Car malgré ces milliards d’euros injectés dans l’économie, nous ne sommes pas dans une économie socialiste ou administrée, comme aiment se le raconter quelques éditorialistes croulants du Figaro pour se faire peur à peu de frais. Pas du tout : l’État dépense plus d’un quart de son budget pour les entreprises privées, mais ne cherche à obtenir aucun contrôle sur elles.

Maxi assistanat, zéro contrôle

Cette année, une commission d’enquête sénatoriale, coprésidée par la droite et par un sénateur PCF, Fabien Gay, s’est penchée sur les aides publiques aux entreprises pour comprendre ce qu’elles représentaient, comment elles étaient administrées et à quoi elles servaient. Dans un article du Monde sur les résultats de ses travaux, on apprend d’abord qu’aucune administration n’est capable d’estimer le montant total de ces aides, dont les estimations varient entre 80 et … 250 milliards. Mais aussi et surtout que le contrôle de leur usage est… complètement inexistant.

Prenons par exemple le Crédit Impôt Recherche (8 milliards d’euros par an selon Bercy, soit la moitié du budget du ministère de l’écologie) : « ce que les entreprises en font, on ne sait pas.
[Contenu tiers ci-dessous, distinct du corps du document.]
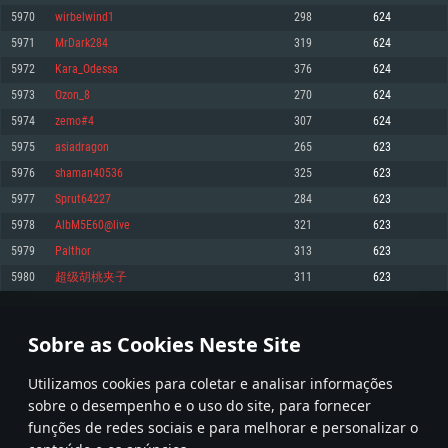
5970
wirbelwind1
298
624
Memória: 4GB
Memória: 6 GB
Memória: 4 GB
5971
MrDark284
319
624
Placa Gráfica: Placa com DirectX 11: AMD Radeon 77XX / NVIDIA GeForce
Placa Gráfica: Intel Iris Pro 5200 (Mac), equivalentes AMD/Nvidia para Mac.
Placa Gráfica: NVIDIA 660 com os drivers mais recentes (não mais de 6
GTX 660. Resolução mínima suportada: 720p
Resolução mínima suportada: 720p com suporte Metal.
meses) / equivalentes AMD com os drivers mais recentes com suporte
5972
Kara_Odessa
376
624
Vulkan (não mais de 6 meses); Resolução mínima suportada: 720p.
Network: Internet de banda larga.
Network: Internet de banda larga.
5973
Ozon_8
270
624
Network: Internet de banda larga.
Disco: 23,1 GB
Disco: 21,5 GB
5974
zemo#4
307
624
Disco: 21,5 GB
5975
asiadragon
265
623
Recomendado
Recomendado
Recomendado
5976
shaman40536
325
623
Sistema Operativo: Windows 10/11 (64 bit)
Sistema Operativo: Mac OS Big Sur 11.0 ou versão mais recente
Sistema Operativo: Ubuntu 20.04 64bit
5977
Sprut64227
284
623
Processador: Intel Core i5, Ryzen 5 3600 ou superior
Processador: Core i7 (Intel Xeon não suportado)
5978
AlbM5E60@live
321
623
Processador: Intel Core i7
Memória: 16 GB ou mais
Memória: 8 GB
5979
Palthor
313
623
Memória: 16 GB
Placa Gráfica: Placa com DirectX 11 ou superior; Nvidia GeForce 1060 ou
Placa Gráfica: Radeon Vega II ou superior com suporte Metal.
5980
超级胡桃夹子
311
623
superior, Radeon RX 570 ou superior
Placa Gráfica: NVIDIA 1060 com os drivers mais recentes (não mais de 6
Network: Internet de banda larga.
meses) / equivalentes AMD (Radeon RX 570) com os drivers mais recentes
Network: Internet de banda larga.
(não mais de 6 meses) com suporte Vulkan.
Disco: 60,2 GB
298
299
300
399
Disco: 75,9 GB
Network: Internet de banda larga.
Sobre as Cookies Neste Site
Disco: 60,2 GB
* Tabela atualiza uma vez por dia
Utilizamos cookies para coletar e analisar informações
sobre o desempenho e o uso do site, para fornecer
funções de redes sociais e para melhorar e personalizar o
Enfin, elles peuvent en faire ce qu’elles veulent », a dit aux sénateurs Evens Salies, économiste à l’Observatoire français des conjonctures économiques. Les auditions sénatoriales ont permis d’apprendre que le CIR peut être utilisé pour des dépenses… à l’étranger. 

Les exonérations de cotisations patronales et les crédits d’impôts ont quant à eux servi à … financer les dividendes des grandes entreprises comme Carrefour. « En six ans, les exonérations, additionnées au CICE s’élèvent à 2,3 milliards d’euros. Or, sur cette même période, le résultat net atteint 3,6 milliards d’euros, et les dividendes versés 2,8 milliards d’euros. » démontre Fabien Gay face au PDG de Carrefour.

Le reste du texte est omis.